Take the lines from the one with "For every button, label, text, icon, or" to the end of the listing, both ends included, and quote them exactly, leaving pictures out.

+++ Exercise input

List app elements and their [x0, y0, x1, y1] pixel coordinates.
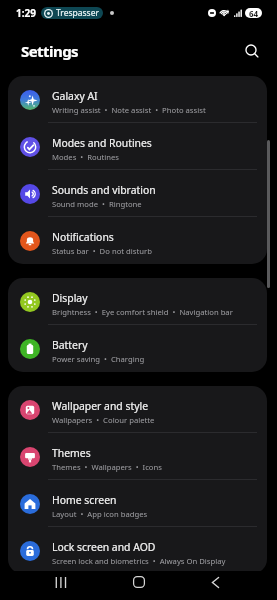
staticText: Brightness • Eye comfort shield • Naviga…: [52, 307, 233, 317]
staticText: Sound mode • Ringtone: [52, 199, 142, 209]
button[interactable]: Battery: [8, 325, 267, 372]
staticText: Notifications: [52, 230, 114, 244]
staticText: Status bar • Do not disturb: [52, 246, 152, 256]
button[interactable]: Wallpaper and style: [8, 386, 267, 433]
staticText: Modes and Routines: [52, 136, 152, 150]
button[interactable]: Back: [198, 571, 233, 593]
staticText: Trespasser: [56, 7, 99, 19]
staticText: Sounds and vibration: [52, 183, 156, 197]
button[interactable]: Galaxy AI: [8, 76, 267, 123]
staticText: Wallpapers • Colour palette: [52, 415, 155, 425]
button[interactable]: Recents: [43, 571, 78, 593]
button[interactable]: Home: [121, 571, 156, 593]
button[interactable]: Search: [239, 38, 265, 64]
staticText: Layout • App icon badges: [52, 509, 148, 519]
staticText: Screen lock and biometrics • Always On D…: [52, 556, 226, 566]
staticText: Lock screen and AOD: [52, 540, 156, 554]
staticText: Galaxy AI: [52, 89, 98, 103]
staticText: Settings: [21, 41, 79, 61]
staticText: 1:29: [16, 6, 36, 20]
staticText: Power saving • Charging: [52, 354, 145, 364]
button[interactable]: Notifications: [8, 217, 267, 264]
staticText: Display: [52, 291, 88, 305]
staticText: 64: [249, 8, 259, 18]
button[interactable]: Themes: [8, 433, 267, 480]
staticText: Wallpaper and style: [52, 399, 149, 413]
staticText: Writing assist • Note assist • Photo ass…: [52, 105, 206, 115]
staticText: Themes • Wallpapers • Icons: [52, 462, 162, 472]
staticText: Themes: [52, 446, 91, 460]
staticText: Modes • Routines: [52, 152, 119, 162]
button[interactable]: Home screen: [8, 480, 267, 527]
button[interactable]: Lock screen and AOD: [8, 527, 267, 574]
staticText: Battery: [52, 338, 88, 352]
staticText: Home screen: [52, 493, 117, 507]
button[interactable]: Sounds and vibration: [8, 170, 267, 217]
button[interactable]: Display: [8, 278, 267, 325]
button[interactable]: Modes and Routines: [8, 123, 267, 170]
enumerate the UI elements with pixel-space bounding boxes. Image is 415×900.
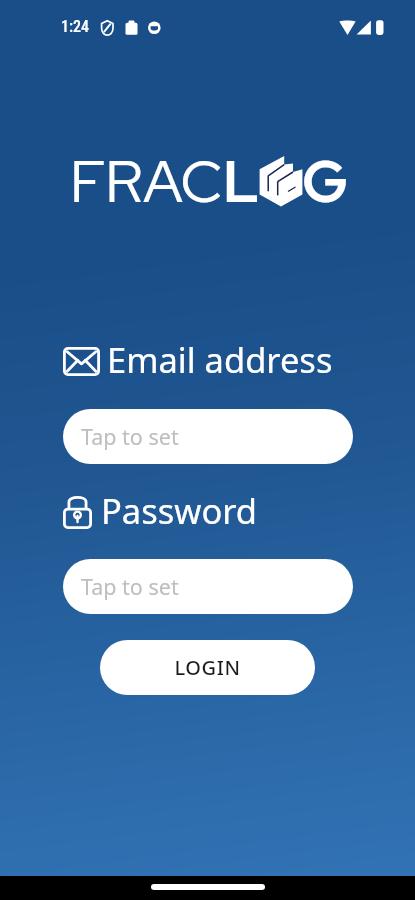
staticText: G <box>302 143 348 220</box>
button[interactable]: LOGIN <box>100 640 315 695</box>
staticText: Email address <box>107 336 333 383</box>
staticText: FRAC <box>70 143 223 220</box>
staticText: Password <box>101 487 258 534</box>
button[interactable]: Tap to set <box>63 409 353 464</box>
staticText: 1:24 <box>61 17 90 36</box>
staticText: LOGIN <box>174 654 241 681</box>
staticText: Tap to set <box>81 572 179 601</box>
button[interactable]: Tap to set <box>63 559 353 614</box>
staticText: Tap to set <box>81 422 179 451</box>
staticText: L <box>223 143 259 220</box>
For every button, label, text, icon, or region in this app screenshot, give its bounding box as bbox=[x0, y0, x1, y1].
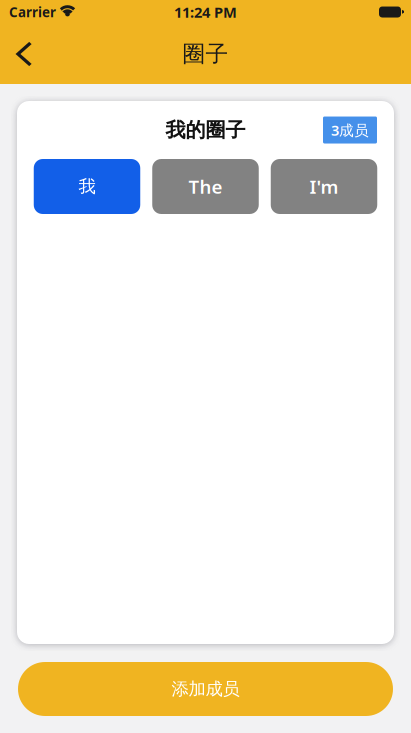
staticText: 3成员 bbox=[331, 120, 369, 140]
staticText: Carrier bbox=[9, 3, 56, 21]
staticText: 我 bbox=[78, 176, 96, 197]
staticText: I'm bbox=[310, 174, 338, 199]
button[interactable]: The bbox=[152, 159, 259, 214]
staticText: 11:24 PM bbox=[174, 2, 237, 22]
staticText: 添加成员 bbox=[172, 678, 240, 700]
button[interactable]: Back bbox=[0, 29, 60, 79]
staticText: 圈子 bbox=[182, 40, 228, 68]
button[interactable]: 添加成员 bbox=[18, 662, 393, 716]
button[interactable]: 我 bbox=[34, 159, 140, 214]
button[interactable]: I'm bbox=[271, 159, 377, 214]
staticText: The bbox=[188, 174, 222, 199]
staticText: 我的圈子 bbox=[166, 118, 246, 142]
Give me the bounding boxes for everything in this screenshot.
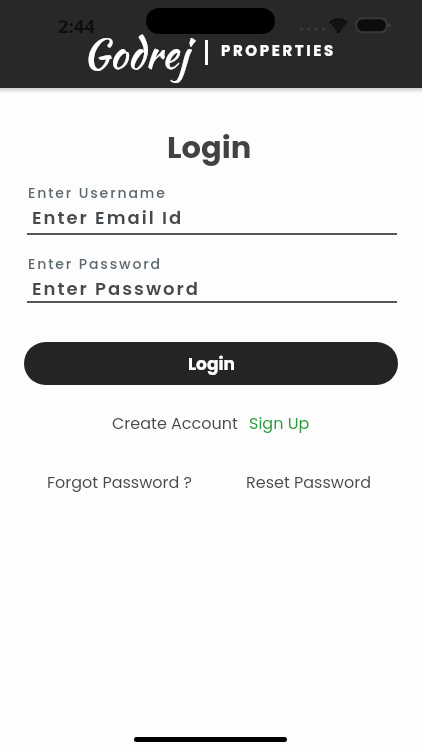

++++++

Task output:
For every button, label, text, icon, or region in this app screenshot, give its bounding box as bbox=[x0, y0, x1, y1].
staticText: 3成员 bbox=[331, 120, 369, 140]
staticText: Carrier bbox=[9, 3, 56, 21]
staticText: 我 bbox=[78, 176, 96, 197]
staticText: I'm bbox=[310, 174, 338, 199]
button[interactable]: The bbox=[152, 159, 259, 214]
staticText: 11:24 PM bbox=[174, 2, 237, 22]
staticText: 添加成员 bbox=[172, 678, 240, 700]
button[interactable]: Back bbox=[0, 29, 60, 79]
staticText: 圈子 bbox=[182, 40, 228, 68]
button[interactable]: 添加成员 bbox=[18, 662, 393, 716]
button[interactable]: 我 bbox=[34, 159, 140, 214]
button[interactable]: I'm bbox=[271, 159, 377, 214]
staticText: The bbox=[188, 174, 222, 199]
staticText: 我的圈子 bbox=[166, 118, 246, 142]
Give me the bounding boxes for everything in this screenshot.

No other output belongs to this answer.